▶ _Task instructions_
Your reply should be only the number of lines in the material below that include the word "освоиться".

▶ _Information given_
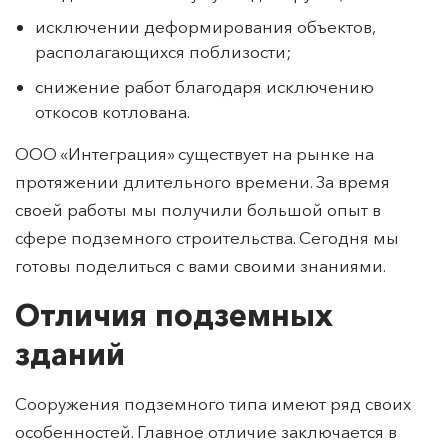
подземные работы совместно;
сведение к минимуму осадки грунта;
исключении деформирования объектов,
располагающихся поблизости;
снижение работ благодаря исключению
откосов котлована.
ООО «Интеграция» существует на рынке на
протяжении длительного времени. За время
своей работы мы получили большой опыт в
сфере подземного строительства. Сегодня мы
готовы поделиться с вами своими знаниями.
Отличия подземных
зданий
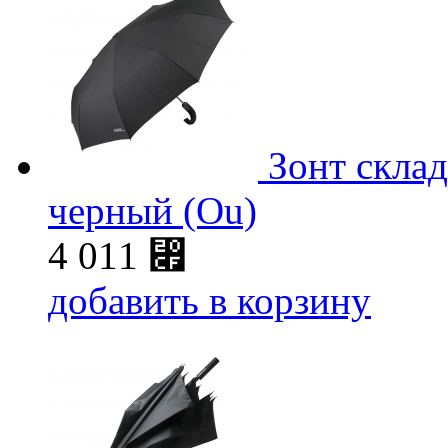
Зонт склад
черный (Ou)
4 011
⃏
добавить в корзину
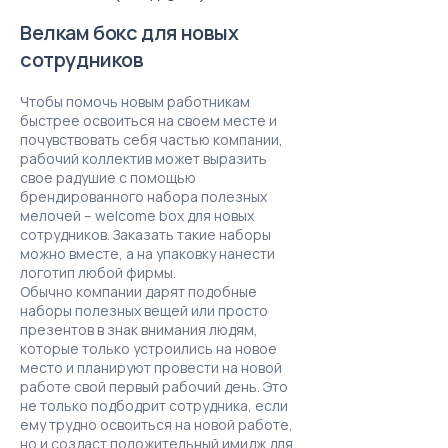
Велкам бокс для новых
сотрудников
Чтобы помочь новым работникам
быстрее освоиться на своем месте и
почувствовать себя частью компании,
рабочий коллектив может выразить
свое радушие с помощью
брендированного набора полезных
мелочей – welcome box для новых
сотрудников. Заказать такие наборы
можно вместе, а на упаковку нанести
логотип любой фирмы.
Обычно компании дарят подобные
наборы полезных вещей или просто
презентов в знак внимания людям,
которые только устроились на новое
место и планируют провести на новой
работе свой первый рабочий день. Это
не только подбодрит сотрудника, если
ему трудно освоиться на новой работе,
но и создаст положительный имидж для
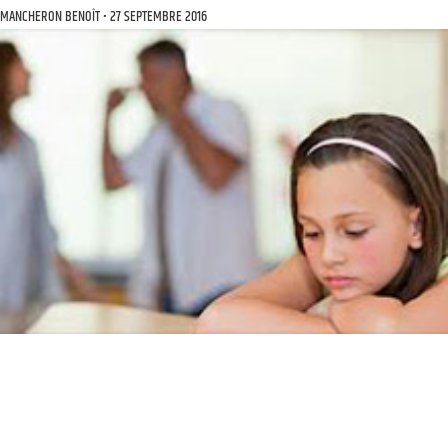
MANCHERON BENOÎT
27 SEPTEMBRE 2016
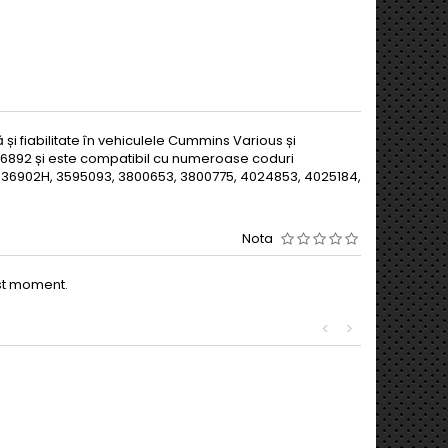
i fiabilitate în vehiculele Cummins Various și
36892 și este compatibil cu numeroase coduri
4036902H, 3595093, 3800653, 3800775, 4024853, 4025184,
Nota
est moment.
<
>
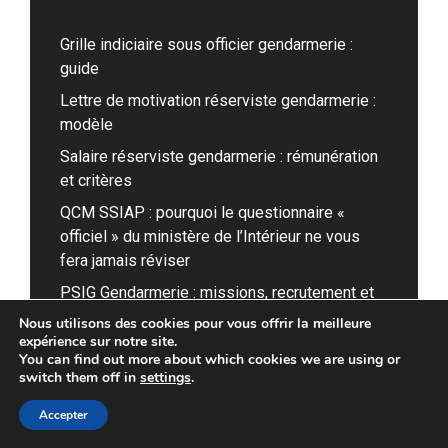
Grille indiciaire sous officier gendarmerie :
guide
Lettre de motivation réserviste gendarmerie :
modèle
Salaire réserviste gendarmerie : rémunération
et critères
QCM SSIAP : pourquoi le questionnaire «
officiel » du ministère de l’Intérieur ne vous
fera jamais réviser
PSIG Gendarmerie : missions, recrutement et
quotidien
Nous utilisons des cookies pour vous offrir la meilleure
expérience sur notre site.
You can find out more about which cookies we are using or
switch them off in
settings
.
Accepter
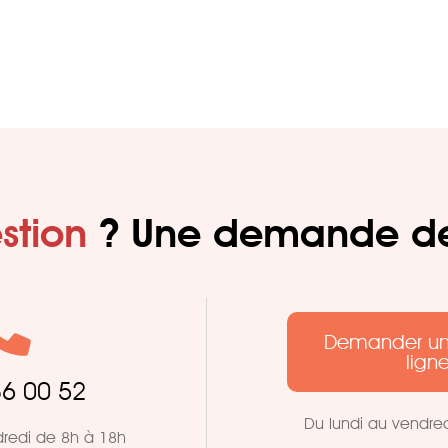
stion
? Une demande 
Demander un
lign
36 00 52
Du lundi au vendre
dredi de 8h à 18h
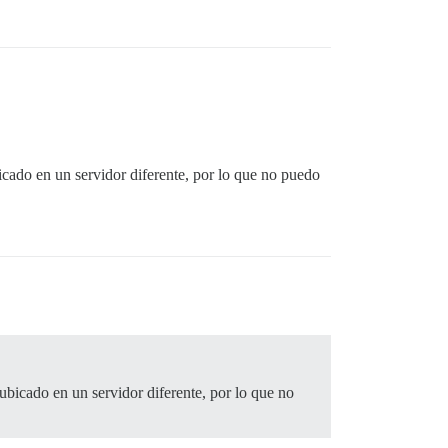
icado en un servidor diferente, por lo que no puedo
ubicado en un servidor diferente, por lo que no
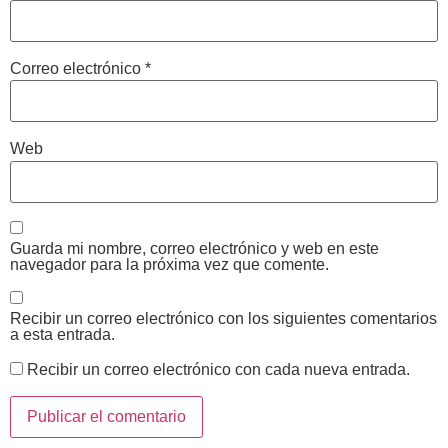
Correo electrónico
*
Web
Guarda mi nombre, correo electrónico y web en este
navegador para la próxima vez que comente.
Recibir un correo electrónico con los siguientes comentarios
a esta entrada.
Recibir un correo electrónico con cada nueva entrada.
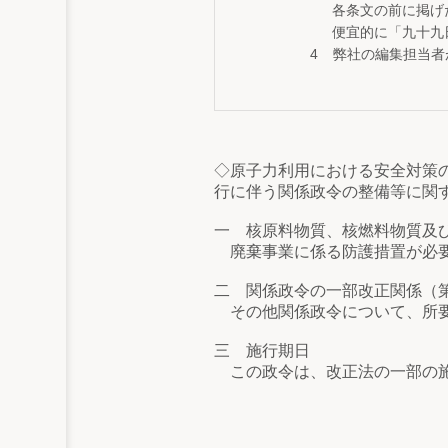
各条文の前に掲げ
便宜的に「九十九
弊社の編集担当者
◇原子力利用における安全対策
行に伴う関係政令の整備等に関
一 核原料物質、核燃料物質及
廃棄事業に係る防護措置が必要
二 関係政令の一部改正関係（
その他関係政令について、所要
三 施行期日
この政令は、改正法の一部の施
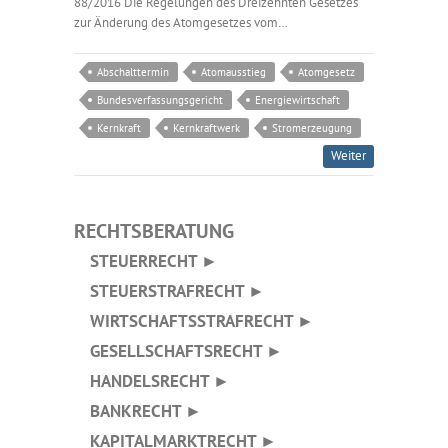
88/2016 Die Regelungen des Dreizehnten Gesetzes
zur Änderung des Atomgesetzes vom…
Abschalttermin
Atomausstieg
Atomgesetz
Bundesverfassungsgericht
Energiewirtschaft
Kernkraft
Kernkraftwerk
Stromerzeugung
Weiter
RECHTSBERATUNG
STEUERRECHT ►
STEUERSTRAFRECHT ►
WIRTSCHAFTSSTRAFRECHT ►
GESELLSCHAFTSRECHT ►
HANDELSRECHT ►
BANKRECHT ►
KAPITALMARKTRECHT ►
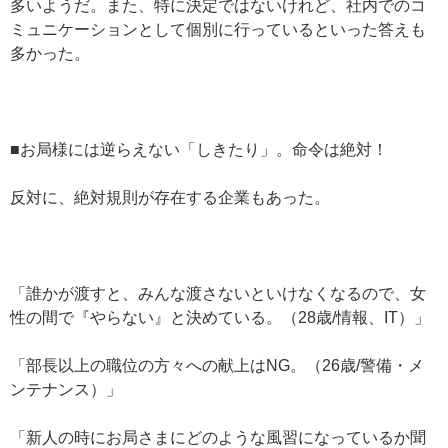
多いようだ。また、特に決定ではないけれど、社内でのコ
ミュニケーションとして個別に行っているといった答えも
多かった。
■お局様には逆らえない「しきたり」。命令は絶対！
反対に、絶対規則が存在する企業もあった。
「誰かが渡すと、みんな渡さないといけなくなるので、女
性の間で『やらない』と決めている。（28歳/情報、IT）」
「部長以上の職位の方々への献上はNG。（26歳/警備・メ
ンテナンス）」
「新人の時にお局さまにどのような風習になっているか聞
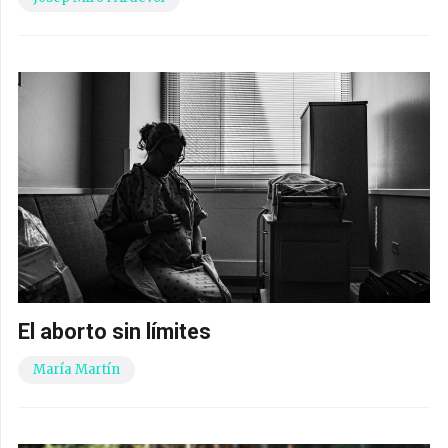
El aborto sin límites
María Martín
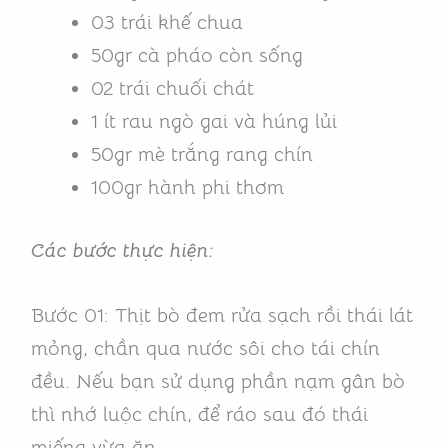
03 trái khế chua
50gr cà pháo còn sống
02 trái chuối chát
1 ít rau ngò gai và húng lủi
50gr mè trắng rang chín
100gr hành phi thơm
Các bước thực hiện:
Bước 01: Thịt bò đem rửa sạch rồi thái lát
mỏng, chần qua nước sôi cho tái chín
đều. Nếu bạn sử dụng phần nạm gân bò
thì nhớ luộc chín, để ráo sau đó thái
miếng vừa ăn.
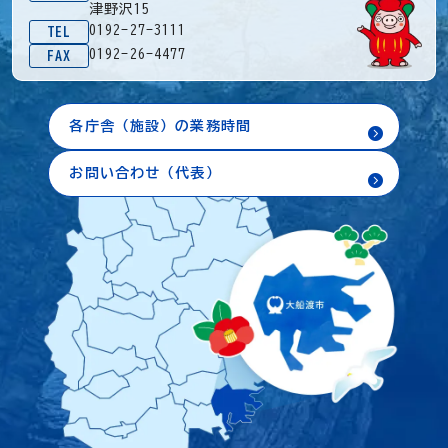
津野沢15
0192-27-3111
TEL
0192-26-4477
FAX
各庁舎（施設）の業務時間
お問い合わせ（代表）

▶ _Reply_
2